ABOUT THIS TASK> Please give an exact printout of the records, without any pictures.

##### DATASET CONTENT #####

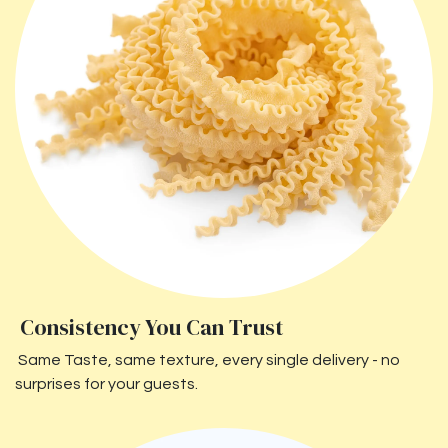
Consistency You Can Trust
Same Taste, same texture, every single delivery - no
surprises for your guests.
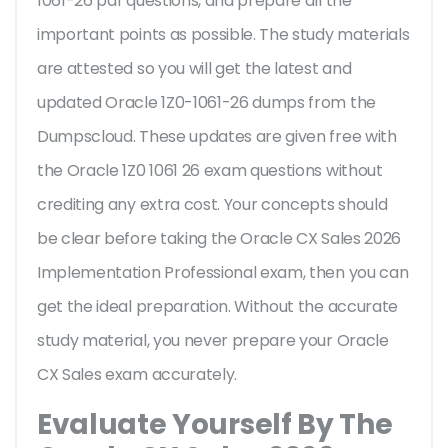
1061-26 pdf questions, and prepare all the
important points as possible. The study materials
are attested so you will get the latest and
updated Oracle 1Z0-1061-26 dumps from the
Dumpscloud. These updates are given free with
the Oracle 1Z0 1061 26 exam questions without
crediting any extra cost. Your concepts should
be clear before taking the Oracle CX Sales 2026
Implementation Professional exam, then you can
get the ideal preparation. Without the accurate
study material, you never prepare your Oracle
CX Sales exam accurately.
Evaluate Yourself By The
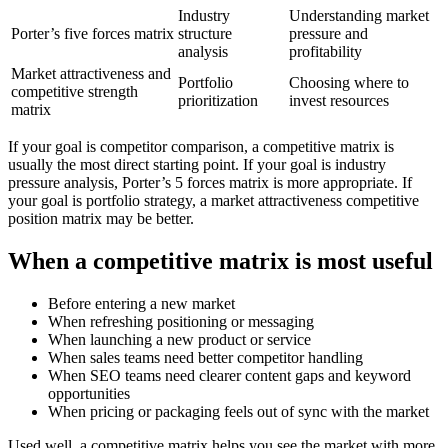
Industry
Understanding market
Porter’s five forces matrix
structure
pressure and
analysis
profitability
Market attractiveness and
Portfolio
Choosing where to
competitive strength
prioritization
invest resources
matrix
If your goal is competitor comparison, a competitive matrix is
usually the most direct starting point. If your goal is industry
pressure analysis, Porter’s 5 forces matrix is more appropriate. If
your goal is portfolio strategy, a market attractiveness competitive
position matrix may be better.
When a competitive matrix is most useful
Before entering a new market
When refreshing positioning or messaging
When launching a new product or service
When sales teams need better competitor handling
When SEO teams need clearer content gaps and keyword
opportunities
When pricing or packaging feels out of sync with the market
Used well, a competitive matrix helps you see the market with more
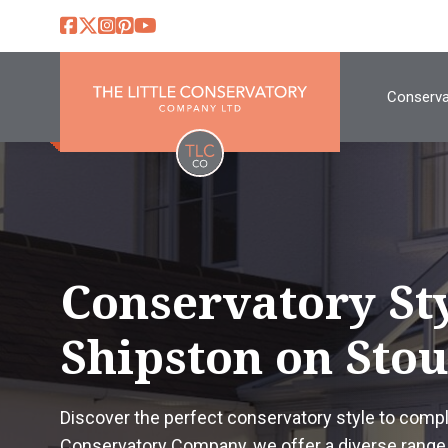
Conserva
Conservatory St
Shipston on Sto
Discover the perfect conservatory style to comp
Conservatory Company, we offer a diverse range 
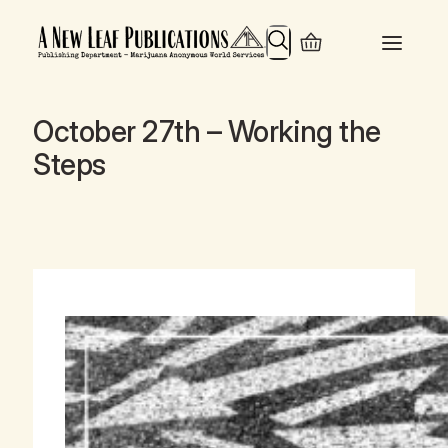
Search
October 27th – Working the
Steps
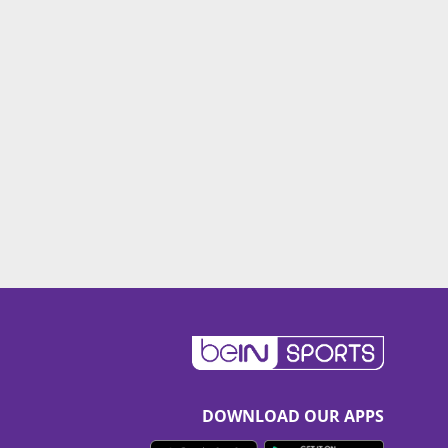
DOWNLOAD OUR APPS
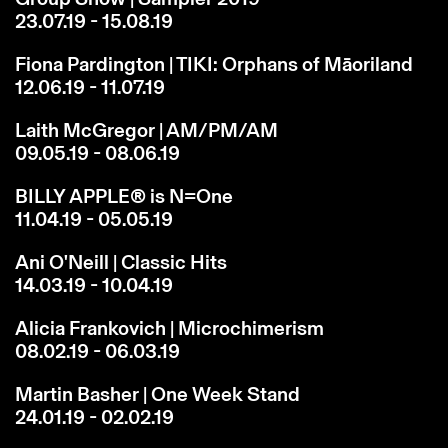
23.07.19 - 15.08.19
Fiona Pardington | TIKI: Orphans of Māoriland
12.06.19 - 11.07.19
Laith McGregor | AM/PM/AM
09.05.19 - 08.06.19
BILLY APPLE® is N=One
11.04.19 - 05.05.19
Ani O'Neill | Classic Hits
14.03.19 - 10.04.19
Alicia Frankovich | Microchimerism
08.02.19 - 06.03.19
Martin Basher | One Week Stand
24.01.19 - 02.02.19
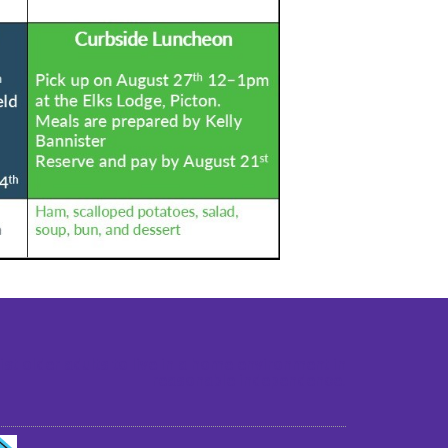
st older adults to live in a home environment in
reasonable independence.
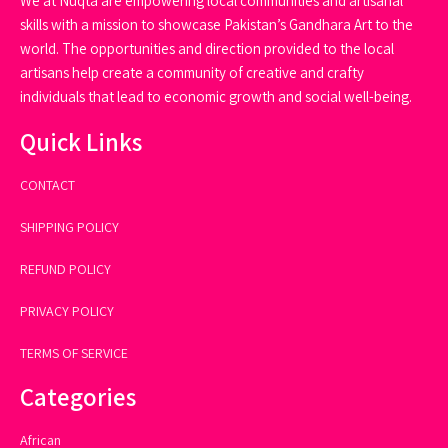
We at Nuqta are empowering local communities and artisanal
skills with a mission to showcase Pakistan’s Gandhara Art to the
world. The opportunities and direction provided to the local
artisans help create a community of creative and crafty
individuals that lead to economic growth and social well-being.
Quick Links
CONTACT
SHIPPING POLICY
REFUND POLICY
PRIVACY POLICY
TERMS OF SERVICE
Categories
African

#####

ANSWER TO THE PROBLEM>
Consistency You Can Trust
Same Taste, same texture, every single delivery - no
surprises for your guests.
1061-26 pdf questions, and prepare all the
important points as possible. The study materials
are attested so you will get the latest and
updated Oracle 1Z0-1061-26 dumps from the
Dumpscloud. These updates are given free with
the Oracle 1Z0 1061 26 exam questions without
crediting any extra cost. Your concepts should
be clear before taking the Oracle CX Sales 2026
Implementation Professional exam, then you can
get the ideal preparation. Without the accurate
study material, you never prepare your Oracle
CX Sales exam accurately.
Evaluate Yourself By The
Industry
Understanding market
Porter’s five forces matrix
structure
pressure and
analysis
profitability
Market attractiveness and
Portfolio
Choosing where to
competitive strength
prioritization
invest resources
matrix
If your goal is competitor comparison, a competitive matrix is
usually the most direct starting point. If your goal is industry
pressure analysis, Porter’s 5 forces matrix is more appropriate. If
your goal is portfolio strategy, a market attractiveness competitive
position matrix may be better.
When a competitive matrix is most useful
Before entering a new market
When refreshing positioning or messaging
When launching a new product or service
When sales teams need better competitor handling
When SEO teams need clearer content gaps and keyword
opportunities
When pricing or packaging feels out of sync with the market
Used well, a competitive matrix helps you see the market with more
Conserva
Conservatory St
Shipston on Sto
Discover the perfect conservatory style to comp
Conservatory Company, we offer a diverse range 
Search
October 27th – Working the
Steps
DOWNLOAD OUR APPS
23.07.19 - 15.08.19
Fiona Pardington | TIKI: Orphans of Māoriland
12.06.19 - 11.07.19
Laith McGregor | AM/PM/AM
09.05.19 - 08.06.19
BILLY APPLE® is N=One
11.04.19 - 05.05.19
Ani O'Neill | Classic Hits
14.03.19 - 10.04.19
Alicia Frankovich | Microchimerism
08.02.19 - 06.03.19
Martin Basher | One Week Stand
24.01.19 - 02.02.19
st older adults to live in a home environment in
reasonable independence.
We at Nuqta are empowering local communities and artisanal
skills with a mission to showcase Pakistan’s Gandhara Art to the
world. The opportunities and direction provided to the local
artisans help create a community of creative and crafty
individuals that lead to economic growth and social well-being.
Quick Links
CONTACT
SHIPPING POLICY
REFUND POLICY
PRIVACY POLICY
TERMS OF SERVICE
Categories
African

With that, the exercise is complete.